Frank Walton Gould (1913–1981) was an American agrostologist and botanist who was considered the preeminent U.S. agrostologist from the 1950s until his death in 1981. He made significant contributions to the understanding and classification of grasses, particularly those of the southwestern United States and Texas.

==Biography==
===Education===
Gould received his Bachelor of Education from Northern Illinois Teachers College, his Master of Science from the University of Wisconsin, and his Ph.D. from the University of California, Berkeley, where he studied under Lincoln Constance.

===Career===
Gould taught at several institutions throughout his career, including Dixie Junior College, Compton Junior College, and the University of Arizona. He concluded his academic career at Texas A&M University, where he served as a distinguished professor and earned emeritus status.

In 1949, Gould was appointed associate professor in the Range and Forestry department at Texas A&M University and curator of the museum, with his main responsibility being the S.M. Tracy Herbarium. During his 31-year tenure, he built the herbarium into an internationally respected source of plant taxonomy material. He is recognized as an important collector for the S.M. Tracy Herbarium.

==Major contributions==
===Vegetation regions of Texas===
One of Gould's most enduring contributions was his development of vegetation regions (ecoregions) of Texas, which are still widely utilized across the state, including by the Texas Parks and Wildlife Department. His ecoregions map, originally published in Texas Plants – A Checklist and Ecological Summary (1975), has been digitized and is available through GIS layers.

===Research focus===
Gould's research focused on several grass genera, including Elymus, Andropogon, Bouteloua, Panicum, and Dichanthelium. His systematic work on these genera helped establish modern understanding of grass taxonomy in North America.

==Publications==
Gould authored numerous influential books on grasses, many of which remain standard references in the field:

- Grasses of the Southwestern US (1951)
- Texas Plants—A Checklist and Ecological Summary (1962)
- Grasses of the Texas Coastal Bend (with Thadis Box, 1965)
- Grass Systematics (1968, revised 2000) ISBN 978-0-89096-153-7
- Grasses of Texas (1975, revised 2000) ISBN 978-1-58544-006-1
- Common Texas Grasses: An Illustrated Guide (with Stephen L. Hatch, 1979) ISBN 978-0-89096-058-5
- A Key to the Genera of Mexican Grasses (1979)
- The Grasses of Baja California, Mexico (with Reid Moran, 1981)

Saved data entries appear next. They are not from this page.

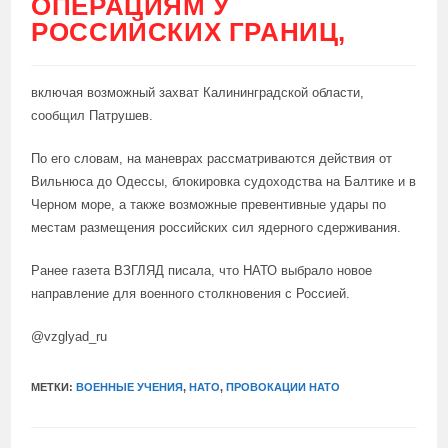
ОПЕРАЦИЯМ У
РОССИЙСКИХ ГРАНИЦ,
включая возможный захват Калининградской области,
сообщил Патрушев.
По его словам, на маневрах рассматриваются действия от
Вильнюса до Одессы, блокировка судоходства на Балтике и в
Черном море, а также возможные превентивные удары по
местам размещения российских сил ядерного сдерживания.
Ранее газета ВЗГЛЯД писала, что НАТО выбрало новое
направление для военного столкновения с Россией.
@vzglyad_ru
МЕТКИ:
ВОЕННЫЕ УЧЕНИЯ
,
НАТО
,
ПРОВОКАЦИИ НАТО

Several of his books are listed as recommended reading by the Native Plant Society of Texas.

==Legacy==
Gould's influence extended through his many doctoral students, including Kelly Allred, Lynn Clark, Stephen L. Hatch, Zarir Kapadia, Robert Lonard, Floyd Waller, Robert Webster, Jose Valls, and Arshad Ali, who have made significant contributions to systematics. Their students continue this tradition in agrostology and grass systematics.

The Frank W. Gould Award for Graduate Research Support in Plant Systematics, administered by the Texas A&M Development Foundation, was established in his honor.

==Personal life==
Gould was married to Lucile Gould Bridges for 40 years.